Brief:
Below are some records; reproduce every one of them exactly.

+++

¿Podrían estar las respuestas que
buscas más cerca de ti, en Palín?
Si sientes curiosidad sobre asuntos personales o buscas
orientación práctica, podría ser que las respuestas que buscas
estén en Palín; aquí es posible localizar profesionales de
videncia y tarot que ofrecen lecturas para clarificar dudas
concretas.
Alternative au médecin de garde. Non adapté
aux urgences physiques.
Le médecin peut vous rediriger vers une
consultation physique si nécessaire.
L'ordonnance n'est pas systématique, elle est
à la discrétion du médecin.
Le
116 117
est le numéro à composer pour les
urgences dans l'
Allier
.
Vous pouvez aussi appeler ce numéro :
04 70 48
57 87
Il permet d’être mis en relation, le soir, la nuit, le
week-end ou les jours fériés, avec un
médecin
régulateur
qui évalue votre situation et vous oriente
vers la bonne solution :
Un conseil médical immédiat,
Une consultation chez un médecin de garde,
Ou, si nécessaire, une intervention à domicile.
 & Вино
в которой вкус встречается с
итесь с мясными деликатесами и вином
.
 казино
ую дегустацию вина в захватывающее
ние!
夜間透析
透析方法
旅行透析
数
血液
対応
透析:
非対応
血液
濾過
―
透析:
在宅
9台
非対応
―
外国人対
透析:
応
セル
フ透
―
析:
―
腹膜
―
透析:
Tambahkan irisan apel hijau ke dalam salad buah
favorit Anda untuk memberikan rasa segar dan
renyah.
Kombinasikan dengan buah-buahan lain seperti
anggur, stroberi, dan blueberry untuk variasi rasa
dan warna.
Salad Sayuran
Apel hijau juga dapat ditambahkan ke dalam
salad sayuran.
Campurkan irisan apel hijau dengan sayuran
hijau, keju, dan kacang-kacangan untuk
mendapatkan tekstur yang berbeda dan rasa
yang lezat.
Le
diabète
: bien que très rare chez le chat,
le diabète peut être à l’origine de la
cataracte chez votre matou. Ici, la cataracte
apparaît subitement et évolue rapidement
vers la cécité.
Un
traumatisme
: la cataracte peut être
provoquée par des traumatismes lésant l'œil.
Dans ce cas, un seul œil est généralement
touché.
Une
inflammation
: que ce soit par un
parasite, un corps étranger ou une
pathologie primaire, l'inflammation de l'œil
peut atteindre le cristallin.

+++

Completed exercise:
¿Podrían estar las respuestas que
buscas más cerca de ti, en Palín?
Si sientes curiosidad sobre asuntos personales o buscas
orientación práctica, podría ser que las respuestas que buscas
estén en Palín; aquí es posible localizar profesionales de
videncia y tarot que ofrecen lecturas para clarificar dudas
concretas.
Alternative au médecin de garde. Non adapté
aux urgences physiques.
Le médecin peut vous rediriger vers une
consultation physique si nécessaire.
L'ordonnance n'est pas systématique, elle est
à la discrétion du médecin.
Le
116 117
est le numéro à composer pour les
urgences dans l'
Allier
.
Vous pouvez aussi appeler ce numéro :
04 70 48
57 87
Il permet d’être mis en relation, le soir, la nuit, le
week-end ou les jours fériés, avec un
médecin
régulateur
qui évalue votre situation et vous oriente
vers la bonne solution :
Un conseil médical immédiat,
Une consultation chez un médecin de garde,
Ou, si nécessaire, une intervention à domicile.
 & Вино
в которой вкус встречается с
итесь с мясными деликатесами и вином
.
 казино
ую дегустацию вина в захватывающее
ние!
夜間透析
透析方法
旅行透析
数
血液
対応
透析:
非対応
血液
濾過
―
透析:
在宅
9台
非対応
―
外国人対
透析:
応
セル
フ透
―
析:
―
腹膜
―
透析:
Tambahkan irisan apel hijau ke dalam salad buah
favorit Anda untuk memberikan rasa segar dan
renyah.
Kombinasikan dengan buah-buahan lain seperti
anggur, stroberi, dan blueberry untuk variasi rasa
dan warna.
Salad Sayuran
Apel hijau juga dapat ditambahkan ke dalam
salad sayuran.
Campurkan irisan apel hijau dengan sayuran
hijau, keju, dan kacang-kacangan untuk
mendapatkan tekstur yang berbeda dan rasa
yang lezat.
Le
diabète
: bien que très rare chez le chat,
le diabète peut être à l’origine de la
cataracte chez votre matou. Ici, la cataracte
apparaît subitement et évolue rapidement
vers la cécité.
Un
traumatisme
: la cataracte peut être
provoquée par des traumatismes lésant l'œil.
Dans ce cas, un seul œil est généralement
touché.
Une
inflammation
: que ce soit par un
parasite, un corps étranger ou une
pathologie primaire, l'inflammation de l'œil
peut atteindre le cristallin.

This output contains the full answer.